→ **Prompt**: Search the data for "scrolling". Return each matching line.

Content starts

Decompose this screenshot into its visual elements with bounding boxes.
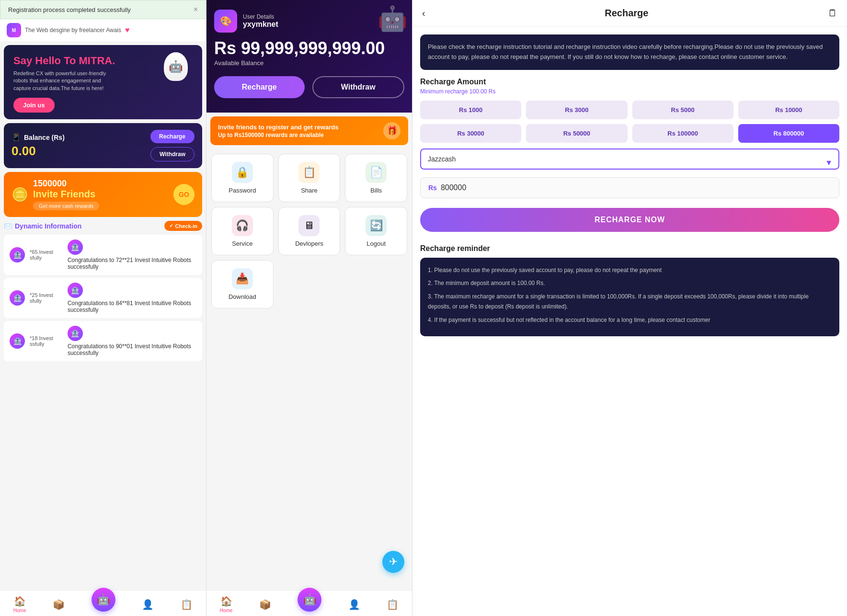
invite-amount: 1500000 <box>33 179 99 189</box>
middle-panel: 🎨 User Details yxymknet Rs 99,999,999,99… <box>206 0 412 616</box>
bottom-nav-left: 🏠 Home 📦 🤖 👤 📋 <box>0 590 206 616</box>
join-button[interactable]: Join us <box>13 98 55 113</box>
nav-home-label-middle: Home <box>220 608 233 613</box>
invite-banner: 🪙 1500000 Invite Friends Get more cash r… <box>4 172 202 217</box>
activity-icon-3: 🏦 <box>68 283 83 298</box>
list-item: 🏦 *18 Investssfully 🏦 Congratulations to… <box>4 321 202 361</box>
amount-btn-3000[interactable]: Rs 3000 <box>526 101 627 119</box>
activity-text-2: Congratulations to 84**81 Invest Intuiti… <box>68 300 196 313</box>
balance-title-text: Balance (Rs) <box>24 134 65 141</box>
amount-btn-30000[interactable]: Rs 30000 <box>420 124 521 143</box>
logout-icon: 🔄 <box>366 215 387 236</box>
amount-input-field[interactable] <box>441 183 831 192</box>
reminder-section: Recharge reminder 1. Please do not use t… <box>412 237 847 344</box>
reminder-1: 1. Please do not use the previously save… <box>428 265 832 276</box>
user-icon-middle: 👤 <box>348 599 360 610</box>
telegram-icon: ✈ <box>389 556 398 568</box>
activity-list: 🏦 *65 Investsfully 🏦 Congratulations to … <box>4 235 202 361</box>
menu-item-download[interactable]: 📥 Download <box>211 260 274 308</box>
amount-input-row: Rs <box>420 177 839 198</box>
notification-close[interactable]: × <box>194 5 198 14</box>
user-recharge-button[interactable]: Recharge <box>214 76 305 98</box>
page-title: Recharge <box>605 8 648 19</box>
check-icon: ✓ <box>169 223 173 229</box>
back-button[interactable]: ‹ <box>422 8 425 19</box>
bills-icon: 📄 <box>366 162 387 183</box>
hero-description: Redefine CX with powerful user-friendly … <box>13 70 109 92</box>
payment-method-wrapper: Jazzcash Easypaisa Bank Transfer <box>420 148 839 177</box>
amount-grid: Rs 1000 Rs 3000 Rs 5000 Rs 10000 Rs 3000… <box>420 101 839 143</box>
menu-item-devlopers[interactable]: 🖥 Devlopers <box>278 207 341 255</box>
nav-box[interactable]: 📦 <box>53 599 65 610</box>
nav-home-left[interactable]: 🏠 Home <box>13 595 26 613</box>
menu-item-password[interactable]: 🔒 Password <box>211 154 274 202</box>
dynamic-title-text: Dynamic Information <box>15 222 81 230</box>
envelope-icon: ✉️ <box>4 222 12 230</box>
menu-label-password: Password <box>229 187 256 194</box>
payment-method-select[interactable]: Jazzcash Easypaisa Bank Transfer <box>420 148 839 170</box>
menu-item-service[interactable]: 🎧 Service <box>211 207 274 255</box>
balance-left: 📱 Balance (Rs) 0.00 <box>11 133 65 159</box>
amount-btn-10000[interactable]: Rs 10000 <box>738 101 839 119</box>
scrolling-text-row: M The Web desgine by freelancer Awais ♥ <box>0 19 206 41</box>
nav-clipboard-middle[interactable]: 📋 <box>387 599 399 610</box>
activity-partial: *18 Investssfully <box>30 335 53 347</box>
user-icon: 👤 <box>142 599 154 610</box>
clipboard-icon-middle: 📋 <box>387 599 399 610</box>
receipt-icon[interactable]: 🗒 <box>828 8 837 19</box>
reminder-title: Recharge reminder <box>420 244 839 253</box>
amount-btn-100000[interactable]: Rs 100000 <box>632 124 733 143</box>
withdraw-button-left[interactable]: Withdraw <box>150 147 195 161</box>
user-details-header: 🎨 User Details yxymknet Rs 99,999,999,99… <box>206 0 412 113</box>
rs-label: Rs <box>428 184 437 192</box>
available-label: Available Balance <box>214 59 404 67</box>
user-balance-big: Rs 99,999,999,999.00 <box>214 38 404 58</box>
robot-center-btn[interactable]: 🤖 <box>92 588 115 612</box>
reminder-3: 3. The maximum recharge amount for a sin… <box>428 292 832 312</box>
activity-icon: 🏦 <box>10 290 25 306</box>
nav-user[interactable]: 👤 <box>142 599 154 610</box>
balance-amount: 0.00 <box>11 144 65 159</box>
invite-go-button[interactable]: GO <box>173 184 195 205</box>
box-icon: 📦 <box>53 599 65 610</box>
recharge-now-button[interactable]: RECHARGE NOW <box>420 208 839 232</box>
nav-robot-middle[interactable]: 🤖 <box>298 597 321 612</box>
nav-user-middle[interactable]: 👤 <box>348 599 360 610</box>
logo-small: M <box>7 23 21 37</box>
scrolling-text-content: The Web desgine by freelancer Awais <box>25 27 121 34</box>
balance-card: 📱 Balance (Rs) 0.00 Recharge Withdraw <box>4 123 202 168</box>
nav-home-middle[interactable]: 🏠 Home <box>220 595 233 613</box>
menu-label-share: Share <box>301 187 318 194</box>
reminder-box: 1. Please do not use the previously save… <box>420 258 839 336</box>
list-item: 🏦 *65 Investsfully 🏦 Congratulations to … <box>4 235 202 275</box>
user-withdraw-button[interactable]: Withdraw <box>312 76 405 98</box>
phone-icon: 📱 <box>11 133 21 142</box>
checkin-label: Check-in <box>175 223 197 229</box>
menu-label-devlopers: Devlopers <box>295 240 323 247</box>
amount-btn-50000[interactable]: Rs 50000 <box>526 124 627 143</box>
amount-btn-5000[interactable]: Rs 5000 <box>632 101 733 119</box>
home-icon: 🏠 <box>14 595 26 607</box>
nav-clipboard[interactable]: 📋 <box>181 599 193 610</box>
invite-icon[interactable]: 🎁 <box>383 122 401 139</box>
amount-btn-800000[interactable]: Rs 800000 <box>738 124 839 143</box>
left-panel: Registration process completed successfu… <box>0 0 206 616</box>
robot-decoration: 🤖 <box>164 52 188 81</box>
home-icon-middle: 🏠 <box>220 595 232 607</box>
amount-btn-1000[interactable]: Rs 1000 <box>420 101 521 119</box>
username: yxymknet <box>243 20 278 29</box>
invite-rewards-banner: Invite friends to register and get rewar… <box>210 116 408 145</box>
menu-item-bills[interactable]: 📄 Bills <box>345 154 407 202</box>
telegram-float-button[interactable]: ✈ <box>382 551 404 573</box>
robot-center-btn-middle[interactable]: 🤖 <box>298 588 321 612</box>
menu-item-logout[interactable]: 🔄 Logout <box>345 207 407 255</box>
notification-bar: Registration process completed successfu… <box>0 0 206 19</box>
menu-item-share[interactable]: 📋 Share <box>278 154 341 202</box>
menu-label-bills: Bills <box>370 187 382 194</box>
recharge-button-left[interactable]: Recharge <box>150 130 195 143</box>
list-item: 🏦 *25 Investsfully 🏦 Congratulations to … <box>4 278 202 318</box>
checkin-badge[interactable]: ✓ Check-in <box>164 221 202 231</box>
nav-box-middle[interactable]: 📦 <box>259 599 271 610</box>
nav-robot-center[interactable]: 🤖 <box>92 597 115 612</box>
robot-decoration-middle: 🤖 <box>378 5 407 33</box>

Content ends
Content starts

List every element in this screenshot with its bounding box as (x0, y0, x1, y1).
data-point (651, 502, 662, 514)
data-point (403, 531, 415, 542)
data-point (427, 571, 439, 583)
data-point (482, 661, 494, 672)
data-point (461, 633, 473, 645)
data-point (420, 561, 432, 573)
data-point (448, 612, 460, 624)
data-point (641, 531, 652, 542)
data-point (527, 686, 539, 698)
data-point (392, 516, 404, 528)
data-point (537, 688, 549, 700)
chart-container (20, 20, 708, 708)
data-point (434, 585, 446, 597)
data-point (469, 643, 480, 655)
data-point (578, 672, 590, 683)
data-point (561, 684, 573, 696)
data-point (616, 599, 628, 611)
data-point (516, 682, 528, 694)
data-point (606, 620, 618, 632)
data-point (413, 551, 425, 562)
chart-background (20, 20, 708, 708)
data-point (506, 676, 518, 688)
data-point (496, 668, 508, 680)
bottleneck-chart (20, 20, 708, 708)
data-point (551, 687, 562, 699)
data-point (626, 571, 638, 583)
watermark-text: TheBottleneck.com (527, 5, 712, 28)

Content ends
Content starts

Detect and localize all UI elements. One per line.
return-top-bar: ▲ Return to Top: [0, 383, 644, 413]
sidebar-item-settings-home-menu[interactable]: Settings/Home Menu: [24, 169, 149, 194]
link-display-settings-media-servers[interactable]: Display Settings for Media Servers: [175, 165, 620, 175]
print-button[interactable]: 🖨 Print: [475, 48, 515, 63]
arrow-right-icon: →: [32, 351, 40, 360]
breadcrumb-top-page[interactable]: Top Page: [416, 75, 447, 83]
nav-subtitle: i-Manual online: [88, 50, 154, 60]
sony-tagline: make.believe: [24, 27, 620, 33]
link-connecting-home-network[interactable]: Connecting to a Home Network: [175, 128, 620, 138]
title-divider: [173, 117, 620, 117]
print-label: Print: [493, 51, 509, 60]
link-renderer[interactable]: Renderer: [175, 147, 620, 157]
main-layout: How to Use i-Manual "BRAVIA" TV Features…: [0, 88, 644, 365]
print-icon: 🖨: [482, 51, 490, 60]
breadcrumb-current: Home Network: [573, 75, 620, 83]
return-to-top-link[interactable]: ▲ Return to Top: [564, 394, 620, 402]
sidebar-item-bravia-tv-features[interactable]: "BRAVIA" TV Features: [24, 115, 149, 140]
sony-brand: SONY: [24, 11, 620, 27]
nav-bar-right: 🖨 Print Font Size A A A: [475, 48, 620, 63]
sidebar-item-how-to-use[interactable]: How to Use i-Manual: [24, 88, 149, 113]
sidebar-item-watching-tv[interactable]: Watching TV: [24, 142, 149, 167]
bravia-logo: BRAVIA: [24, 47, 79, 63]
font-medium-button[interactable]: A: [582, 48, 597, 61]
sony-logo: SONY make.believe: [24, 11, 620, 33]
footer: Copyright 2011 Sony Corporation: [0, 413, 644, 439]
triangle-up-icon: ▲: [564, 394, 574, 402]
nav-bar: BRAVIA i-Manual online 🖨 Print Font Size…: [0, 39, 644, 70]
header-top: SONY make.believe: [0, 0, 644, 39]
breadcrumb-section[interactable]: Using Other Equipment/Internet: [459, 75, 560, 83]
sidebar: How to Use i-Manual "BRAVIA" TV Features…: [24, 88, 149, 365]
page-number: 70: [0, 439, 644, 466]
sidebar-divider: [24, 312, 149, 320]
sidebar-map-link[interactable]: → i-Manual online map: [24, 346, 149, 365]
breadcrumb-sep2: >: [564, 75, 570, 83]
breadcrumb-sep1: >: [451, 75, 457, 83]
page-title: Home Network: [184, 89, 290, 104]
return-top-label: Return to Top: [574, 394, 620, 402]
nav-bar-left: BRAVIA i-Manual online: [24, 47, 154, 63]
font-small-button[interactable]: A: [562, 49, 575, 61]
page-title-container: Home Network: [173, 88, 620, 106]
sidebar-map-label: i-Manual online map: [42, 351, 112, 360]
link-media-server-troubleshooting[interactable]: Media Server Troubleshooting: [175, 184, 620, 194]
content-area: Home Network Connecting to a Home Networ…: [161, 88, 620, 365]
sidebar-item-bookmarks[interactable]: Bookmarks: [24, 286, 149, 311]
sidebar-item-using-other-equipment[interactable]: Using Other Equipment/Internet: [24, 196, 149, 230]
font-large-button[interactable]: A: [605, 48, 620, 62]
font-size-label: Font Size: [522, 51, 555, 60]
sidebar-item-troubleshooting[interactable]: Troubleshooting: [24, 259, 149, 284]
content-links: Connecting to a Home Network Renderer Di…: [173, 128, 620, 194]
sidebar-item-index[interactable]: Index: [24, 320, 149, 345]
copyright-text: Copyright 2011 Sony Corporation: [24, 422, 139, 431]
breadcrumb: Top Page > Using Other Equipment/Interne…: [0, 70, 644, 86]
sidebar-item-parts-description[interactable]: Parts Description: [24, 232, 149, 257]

Content ends

→ **Response area**:
scrolling-text-row: M The Web desgine by freelancer Awais ♥ <box>0 19 206 41</box>
scrolling-text-content: The Web desgine by freelancer Awais <box>25 27 121 34</box>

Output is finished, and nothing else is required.